We require that third parties who process your personal data on our behalf apply at least equivalent technical and organisational measures to ensure that data is securely processed.
However, you acknowledge that, unfortunately, the transmission of information via the internet, including forms you submit to us, is not completely secure. We cannot guarantee the security of your data transmitted to the Website: any transmission (i.e. your sending of the personal data to us) is at your own risk. Once we have received your personal data, we will use the steps detailed above to protect it.
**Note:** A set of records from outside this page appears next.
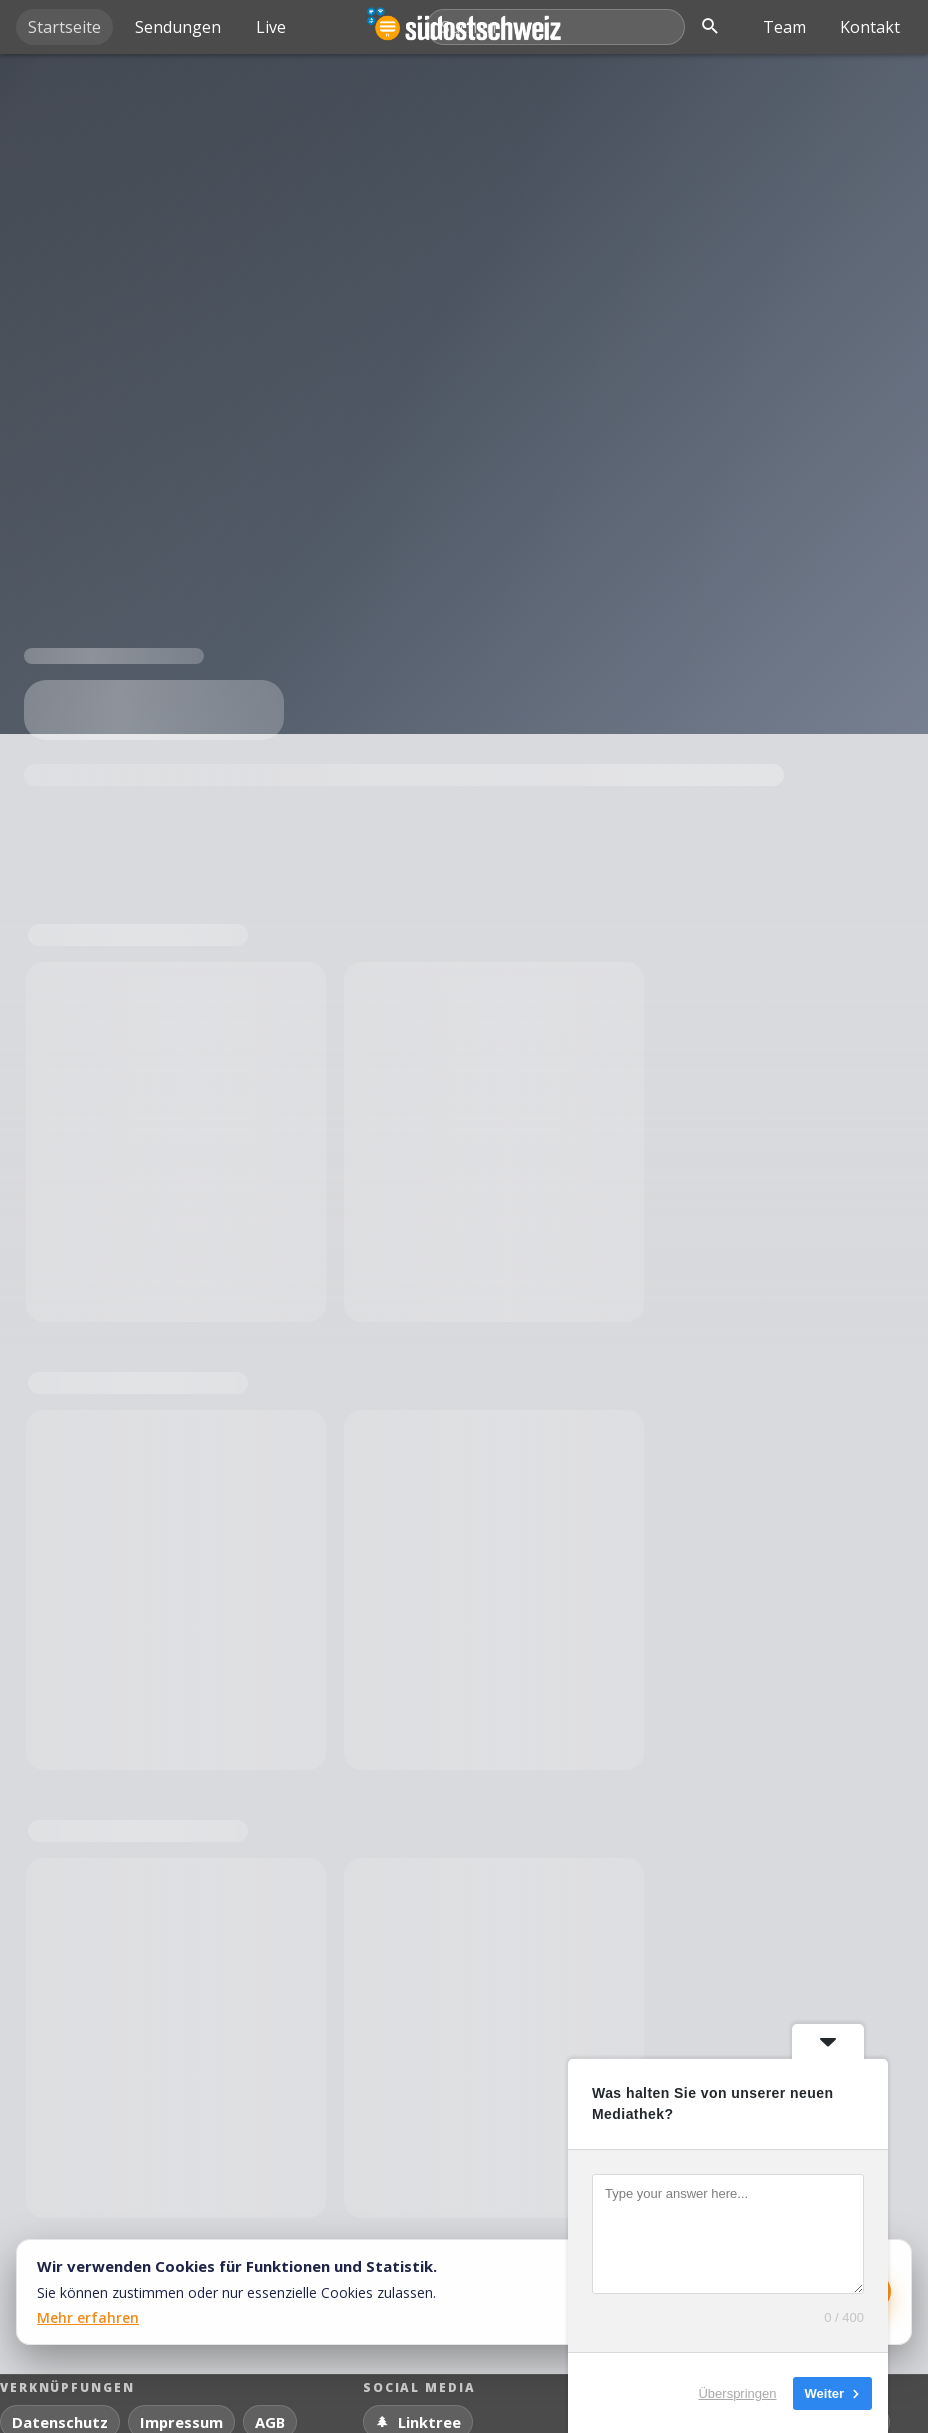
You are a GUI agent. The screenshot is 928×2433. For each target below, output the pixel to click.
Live (271, 27)
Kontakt (870, 27)
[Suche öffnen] (710, 27)
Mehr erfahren (88, 2317)
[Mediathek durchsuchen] (556, 27)
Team (784, 27)
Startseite (64, 27)
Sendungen (178, 27)
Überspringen (737, 2392)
You should be aware that there are inherent risks in transferring personal data over the Internet. For example, if you send us an e-mail from your private mailbox, we cannot guarantee the security of the content during its transmission to us. For that reason, please do not send to us an unsecured e-mail with confidential information such as your employee number or bank account numbers, or any sensitive personal data.
FEEDBACK AND COMPLAINTS
If you are not happy with the way in which your personal data is held or processed by us, or if you are not satisfied with our handling of any request by you in relation to your rights, our Data Protection Officer (“DPO”) would be happy to help. You can contact our DPO at Lake View, Lakeside, Cheadle SK8 3GW or via email – email@example.com.
Alternatively, you have the right to complain to the Information Commissioner’s Office (ICO) by calling 0303 123 1113. The ICO is the UK’s independent body set up to uphold information rights. You can find out more about the ICO on its website (www.ico.org.uk).